He saw, too, how Geoffrey’s countenance lighted, how his eyes glowed as he turned to look down upon that fair, upturned face, while the glad smile that wreathed his handsome mouth, told something of the joy which this meeting afforded him also.
Everet Mapleson read these signs as plainly as he would have read a printed page, and he knew that the young man loved the fair girl with all the strength of his manly nature, and the knowledge made him grind his teeth in silent rage.
But Mr. Huntress spoke to him just then, and he was obliged to turn his glance away from those two central figures, which were now moving out of the room together, and answer him.
Mr.

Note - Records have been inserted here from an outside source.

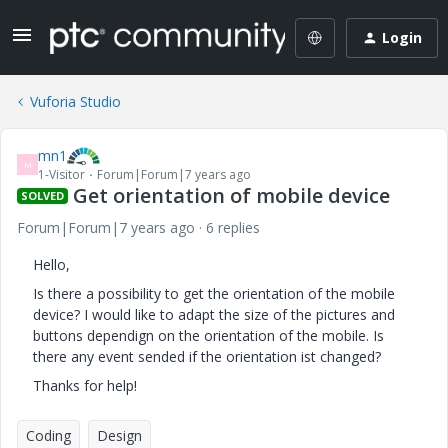
Login
Vuforia Studio
mn1
M
1-Visitor
Forum|Forum|7 years ago
Get orientation of mobile device
SOLVED
Forum|Forum|7 years ago
6 replies
Hello,
Is there a possibility to get the orientation of the mobile
device? I would like to adapt the size of the pictures and
buttons dependign on the orientation of the mobile. Is
there any event sended if the orientation ist changed?
Thanks for help!
Coding
Design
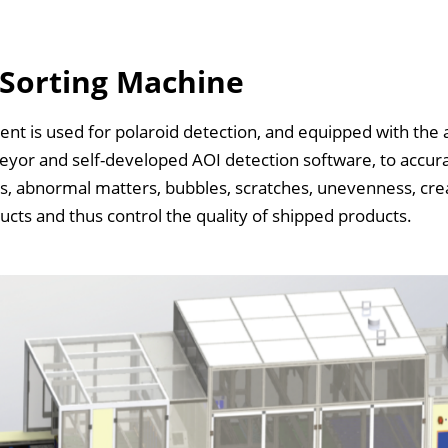
 Sorting Machine
nt is used for polaroid detection, and equipped with the 
eyor and self-developed AOI detection software, to accur
, abnormal matters, bubbles, scratches, unevenness, crea
ts and thus control the quality of shipped products.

Huntress was more and more impressed every moment that there must be kindred blood in the veins of these two young men, and he was resolved to learn the truth.
But he was destined to be disappointed, for Everet Mapleson repeated about the same story, with some additions, that he had already told Gladys, and there seemed no possibility of there being any relationship between them.
“My father was a colonel in the Confederate Army during the war,” Everet said, in reply to his companion’s query, “and my home, with the exception of a short residence abroad, has always been in the South.”
“And is your mother also a Southerner?”
Everet smiled, for he knew well enough what these questions meant.
“Oh, yes; she and my father were second cousins, and they were married in 1853.”
“Ah! in ’53,” remarked Mr. Huntress, reflectively; “and was that Colonel Mapleson’s first marriage?”